Selain penggunaan teknologi blockchain, Pan juga menekankan pentingnya penggunaan stablecoin berbasis mata uang digital bank sentral untuk mempercepat transaksi lintas negara. Menurutnya, penggunaan stablecoin yang terintegrasi dengan kontrak pintar dan sistem DeFi merupakan bagian dari transformasi menuju sistem pembayaran yang lebih efisien, tanpa bergantung pada infrastruktur keuangan tradisional.

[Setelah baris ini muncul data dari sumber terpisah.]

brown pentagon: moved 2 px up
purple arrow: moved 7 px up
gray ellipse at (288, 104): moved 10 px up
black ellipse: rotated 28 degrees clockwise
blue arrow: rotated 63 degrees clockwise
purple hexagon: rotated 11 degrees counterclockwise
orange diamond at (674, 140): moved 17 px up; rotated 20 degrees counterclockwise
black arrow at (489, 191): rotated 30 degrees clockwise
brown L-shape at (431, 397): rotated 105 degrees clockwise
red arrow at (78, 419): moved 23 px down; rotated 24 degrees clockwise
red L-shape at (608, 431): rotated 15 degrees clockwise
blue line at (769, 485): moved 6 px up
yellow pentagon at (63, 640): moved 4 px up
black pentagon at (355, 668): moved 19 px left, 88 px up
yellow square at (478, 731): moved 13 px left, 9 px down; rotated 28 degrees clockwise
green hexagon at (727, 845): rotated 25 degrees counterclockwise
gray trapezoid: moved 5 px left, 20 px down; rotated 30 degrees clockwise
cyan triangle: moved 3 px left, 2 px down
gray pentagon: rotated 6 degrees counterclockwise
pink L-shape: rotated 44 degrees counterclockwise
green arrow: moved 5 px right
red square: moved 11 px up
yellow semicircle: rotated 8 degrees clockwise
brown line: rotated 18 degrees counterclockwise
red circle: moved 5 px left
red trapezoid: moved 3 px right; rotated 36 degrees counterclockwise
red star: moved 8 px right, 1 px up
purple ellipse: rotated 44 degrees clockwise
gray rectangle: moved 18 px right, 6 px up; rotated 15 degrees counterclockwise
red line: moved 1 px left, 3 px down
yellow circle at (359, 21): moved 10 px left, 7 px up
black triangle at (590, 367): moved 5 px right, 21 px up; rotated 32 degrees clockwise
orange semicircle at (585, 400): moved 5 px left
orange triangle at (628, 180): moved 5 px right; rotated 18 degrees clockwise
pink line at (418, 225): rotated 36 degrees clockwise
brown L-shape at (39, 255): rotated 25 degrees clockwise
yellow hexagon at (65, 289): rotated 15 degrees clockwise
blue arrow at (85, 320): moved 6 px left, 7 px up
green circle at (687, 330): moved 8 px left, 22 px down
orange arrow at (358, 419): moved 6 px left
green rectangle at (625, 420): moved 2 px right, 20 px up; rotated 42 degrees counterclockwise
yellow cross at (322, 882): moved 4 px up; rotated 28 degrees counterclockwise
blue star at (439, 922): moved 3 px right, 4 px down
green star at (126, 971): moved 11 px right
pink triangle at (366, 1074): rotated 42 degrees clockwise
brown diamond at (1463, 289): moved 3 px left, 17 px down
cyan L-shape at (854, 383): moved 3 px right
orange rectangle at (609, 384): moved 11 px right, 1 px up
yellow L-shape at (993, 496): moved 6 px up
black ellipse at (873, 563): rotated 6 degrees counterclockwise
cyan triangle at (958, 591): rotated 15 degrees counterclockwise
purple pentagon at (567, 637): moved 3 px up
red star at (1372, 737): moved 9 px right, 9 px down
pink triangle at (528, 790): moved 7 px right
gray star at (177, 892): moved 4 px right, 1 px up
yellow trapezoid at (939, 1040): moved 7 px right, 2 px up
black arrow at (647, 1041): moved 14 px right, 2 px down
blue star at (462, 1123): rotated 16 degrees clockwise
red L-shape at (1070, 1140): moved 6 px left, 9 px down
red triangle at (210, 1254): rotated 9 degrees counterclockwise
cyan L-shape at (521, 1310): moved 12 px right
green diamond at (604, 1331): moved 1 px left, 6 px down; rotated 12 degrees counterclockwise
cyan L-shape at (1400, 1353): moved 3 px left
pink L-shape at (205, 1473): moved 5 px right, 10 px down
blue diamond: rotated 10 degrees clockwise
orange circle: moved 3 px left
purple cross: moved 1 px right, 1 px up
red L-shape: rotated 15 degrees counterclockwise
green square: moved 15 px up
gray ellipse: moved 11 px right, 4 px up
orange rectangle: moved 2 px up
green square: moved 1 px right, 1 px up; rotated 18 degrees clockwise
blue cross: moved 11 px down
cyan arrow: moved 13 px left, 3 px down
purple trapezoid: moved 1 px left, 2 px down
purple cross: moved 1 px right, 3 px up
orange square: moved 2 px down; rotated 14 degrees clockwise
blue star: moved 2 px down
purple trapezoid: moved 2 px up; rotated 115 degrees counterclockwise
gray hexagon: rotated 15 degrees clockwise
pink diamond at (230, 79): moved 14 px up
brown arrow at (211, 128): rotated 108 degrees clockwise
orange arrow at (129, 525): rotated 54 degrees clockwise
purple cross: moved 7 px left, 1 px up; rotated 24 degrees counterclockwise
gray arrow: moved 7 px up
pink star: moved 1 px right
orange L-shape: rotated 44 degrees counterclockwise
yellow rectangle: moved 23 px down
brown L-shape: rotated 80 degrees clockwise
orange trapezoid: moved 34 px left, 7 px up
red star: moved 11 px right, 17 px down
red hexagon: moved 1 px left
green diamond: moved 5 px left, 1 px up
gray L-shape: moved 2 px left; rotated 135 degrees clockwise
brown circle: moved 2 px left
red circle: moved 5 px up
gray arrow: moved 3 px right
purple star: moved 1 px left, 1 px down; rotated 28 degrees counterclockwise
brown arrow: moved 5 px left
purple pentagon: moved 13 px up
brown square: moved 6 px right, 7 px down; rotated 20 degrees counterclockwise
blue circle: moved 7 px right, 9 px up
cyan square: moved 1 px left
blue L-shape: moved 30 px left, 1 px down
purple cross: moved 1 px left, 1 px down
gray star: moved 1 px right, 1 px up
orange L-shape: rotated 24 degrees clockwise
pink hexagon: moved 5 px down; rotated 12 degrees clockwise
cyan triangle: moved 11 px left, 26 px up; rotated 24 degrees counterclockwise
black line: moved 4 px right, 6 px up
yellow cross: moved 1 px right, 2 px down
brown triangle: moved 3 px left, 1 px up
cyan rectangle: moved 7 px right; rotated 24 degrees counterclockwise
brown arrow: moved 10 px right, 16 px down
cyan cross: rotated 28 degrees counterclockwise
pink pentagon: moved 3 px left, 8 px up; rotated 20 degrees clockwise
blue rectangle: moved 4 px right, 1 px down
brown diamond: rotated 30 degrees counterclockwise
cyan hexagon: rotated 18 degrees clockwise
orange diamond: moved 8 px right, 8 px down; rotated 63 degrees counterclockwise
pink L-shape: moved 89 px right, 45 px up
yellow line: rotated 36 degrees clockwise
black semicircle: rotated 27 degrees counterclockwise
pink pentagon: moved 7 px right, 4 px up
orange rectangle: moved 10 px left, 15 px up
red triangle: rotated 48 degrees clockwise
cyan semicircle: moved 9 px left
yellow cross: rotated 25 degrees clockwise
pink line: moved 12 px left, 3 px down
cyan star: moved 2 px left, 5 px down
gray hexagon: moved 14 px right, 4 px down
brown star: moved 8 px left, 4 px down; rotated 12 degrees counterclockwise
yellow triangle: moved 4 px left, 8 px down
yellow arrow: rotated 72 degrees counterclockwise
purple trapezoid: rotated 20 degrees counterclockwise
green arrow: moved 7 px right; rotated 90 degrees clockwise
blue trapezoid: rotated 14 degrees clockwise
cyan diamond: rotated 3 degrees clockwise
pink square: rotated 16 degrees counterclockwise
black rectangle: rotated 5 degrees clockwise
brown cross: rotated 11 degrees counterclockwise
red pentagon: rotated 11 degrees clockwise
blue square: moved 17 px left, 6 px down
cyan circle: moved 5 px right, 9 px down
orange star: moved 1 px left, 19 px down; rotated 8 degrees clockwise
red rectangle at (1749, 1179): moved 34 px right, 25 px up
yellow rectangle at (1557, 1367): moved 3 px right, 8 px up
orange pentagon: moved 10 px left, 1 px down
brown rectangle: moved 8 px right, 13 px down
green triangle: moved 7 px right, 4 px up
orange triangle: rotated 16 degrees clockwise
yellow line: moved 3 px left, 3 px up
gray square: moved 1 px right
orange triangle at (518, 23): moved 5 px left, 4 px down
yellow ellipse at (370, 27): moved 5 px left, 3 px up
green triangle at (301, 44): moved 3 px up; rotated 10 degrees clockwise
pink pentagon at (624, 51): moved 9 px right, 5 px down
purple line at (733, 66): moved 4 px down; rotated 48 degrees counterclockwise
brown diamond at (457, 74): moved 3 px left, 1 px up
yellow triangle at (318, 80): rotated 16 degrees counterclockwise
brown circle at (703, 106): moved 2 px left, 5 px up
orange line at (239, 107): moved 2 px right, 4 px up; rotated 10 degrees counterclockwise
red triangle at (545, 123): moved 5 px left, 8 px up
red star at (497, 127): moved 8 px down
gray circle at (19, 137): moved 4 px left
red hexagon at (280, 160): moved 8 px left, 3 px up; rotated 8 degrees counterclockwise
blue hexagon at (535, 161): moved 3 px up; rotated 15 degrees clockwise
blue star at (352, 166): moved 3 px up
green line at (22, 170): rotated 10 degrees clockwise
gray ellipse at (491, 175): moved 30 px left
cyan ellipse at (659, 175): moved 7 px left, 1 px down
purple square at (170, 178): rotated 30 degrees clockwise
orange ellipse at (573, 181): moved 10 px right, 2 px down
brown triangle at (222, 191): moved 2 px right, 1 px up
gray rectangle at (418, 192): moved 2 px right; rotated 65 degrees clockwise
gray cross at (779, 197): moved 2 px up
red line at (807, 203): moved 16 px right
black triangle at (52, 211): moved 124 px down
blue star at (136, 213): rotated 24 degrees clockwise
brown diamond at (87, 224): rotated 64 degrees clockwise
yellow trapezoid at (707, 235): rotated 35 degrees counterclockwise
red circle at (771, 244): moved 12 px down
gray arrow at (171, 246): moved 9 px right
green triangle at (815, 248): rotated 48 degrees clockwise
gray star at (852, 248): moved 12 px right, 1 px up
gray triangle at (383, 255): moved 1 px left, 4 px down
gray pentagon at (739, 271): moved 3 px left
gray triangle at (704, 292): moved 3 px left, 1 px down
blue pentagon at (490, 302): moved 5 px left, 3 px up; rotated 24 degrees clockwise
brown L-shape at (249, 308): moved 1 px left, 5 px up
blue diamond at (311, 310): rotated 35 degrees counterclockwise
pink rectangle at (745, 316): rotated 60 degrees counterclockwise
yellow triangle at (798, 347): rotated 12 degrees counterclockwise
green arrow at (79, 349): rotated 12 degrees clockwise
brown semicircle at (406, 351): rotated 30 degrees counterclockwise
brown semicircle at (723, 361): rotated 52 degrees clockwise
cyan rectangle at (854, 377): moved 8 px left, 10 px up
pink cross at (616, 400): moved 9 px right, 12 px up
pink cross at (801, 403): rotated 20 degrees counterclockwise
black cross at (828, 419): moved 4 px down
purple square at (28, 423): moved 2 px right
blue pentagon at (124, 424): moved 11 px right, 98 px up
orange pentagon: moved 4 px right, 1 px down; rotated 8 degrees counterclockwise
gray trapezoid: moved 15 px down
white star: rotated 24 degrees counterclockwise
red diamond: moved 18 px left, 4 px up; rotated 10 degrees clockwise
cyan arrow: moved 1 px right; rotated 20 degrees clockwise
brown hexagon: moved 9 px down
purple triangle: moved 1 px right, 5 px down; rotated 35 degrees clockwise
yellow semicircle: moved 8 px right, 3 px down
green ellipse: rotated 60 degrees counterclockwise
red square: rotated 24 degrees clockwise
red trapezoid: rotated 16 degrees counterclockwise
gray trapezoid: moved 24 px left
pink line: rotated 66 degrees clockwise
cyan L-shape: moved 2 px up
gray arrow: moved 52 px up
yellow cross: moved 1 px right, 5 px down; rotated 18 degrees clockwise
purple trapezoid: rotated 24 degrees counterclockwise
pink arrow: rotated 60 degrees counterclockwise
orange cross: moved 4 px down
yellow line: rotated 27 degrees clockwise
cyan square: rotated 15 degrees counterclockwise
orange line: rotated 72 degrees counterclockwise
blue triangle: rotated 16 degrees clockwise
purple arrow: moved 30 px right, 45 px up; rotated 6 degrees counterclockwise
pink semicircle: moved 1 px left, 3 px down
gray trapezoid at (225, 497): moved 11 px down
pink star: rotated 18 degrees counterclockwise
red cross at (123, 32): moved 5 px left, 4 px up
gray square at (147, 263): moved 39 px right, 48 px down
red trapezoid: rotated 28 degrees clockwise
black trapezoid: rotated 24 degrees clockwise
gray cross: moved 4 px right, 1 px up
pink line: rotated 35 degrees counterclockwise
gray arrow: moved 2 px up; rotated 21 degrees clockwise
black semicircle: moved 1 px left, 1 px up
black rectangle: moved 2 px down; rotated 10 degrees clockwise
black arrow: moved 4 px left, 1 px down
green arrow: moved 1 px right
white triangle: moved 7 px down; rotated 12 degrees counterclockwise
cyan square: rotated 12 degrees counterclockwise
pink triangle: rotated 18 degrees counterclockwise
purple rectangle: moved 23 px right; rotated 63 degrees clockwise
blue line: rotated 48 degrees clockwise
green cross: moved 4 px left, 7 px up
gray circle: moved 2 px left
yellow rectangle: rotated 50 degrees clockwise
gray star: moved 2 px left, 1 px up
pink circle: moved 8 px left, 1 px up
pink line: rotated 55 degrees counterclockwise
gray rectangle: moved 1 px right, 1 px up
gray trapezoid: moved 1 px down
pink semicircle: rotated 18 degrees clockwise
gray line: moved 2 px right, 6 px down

Meskipun pengumuman Pan menarik perhatian, belum ada tanggapan resmi dari lembaga keuangan global terkait langkah China dalam menggunakan teknologi blockchain untuk transaksi lintas batas. Namun, fokus China terhadap pengembangan blockchain terus menunjukkan posisinya sebagai pemimpin inovasi mata uang digital, sebagaimana terungkap dalam agenda resmi Forum Lujiazui 2025.